* **ASSIGNMENT**: Exactly as they appear, output all of the records. Skip any images.

Items from a dataset:

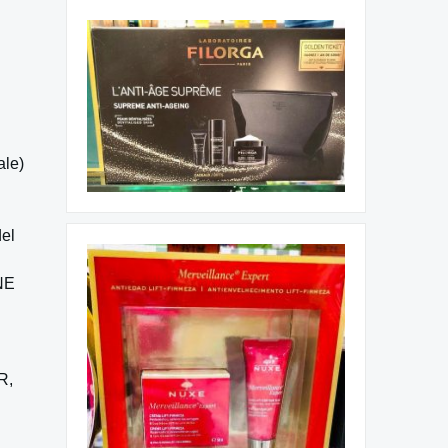
ale)
del
NE
R,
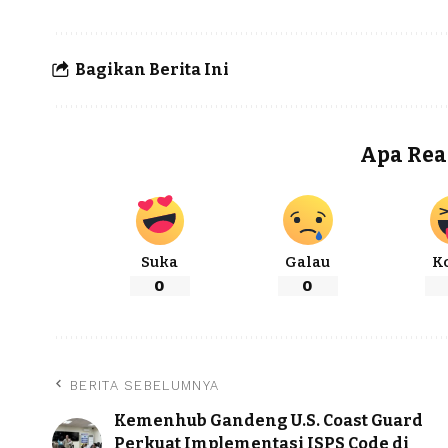
Bagikan Berita Ini
Apa Rea
Suka
Galau
K
0
0
BERITA SEBELUMNYA
Kemenhub Gandeng U.S. Coast Guard
Perkuat Implementasi ISPS Code di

* **EXERCISE RESULT**:
ale)
del
NE
R,
Bagikan Berita Ini
Apa Rea
Suka
Galau
K
0
0
BERITA SEBELUMNYA
Kemenhub Gandeng U.S. Coast Guard
Perkuat Implementasi ISPS Code di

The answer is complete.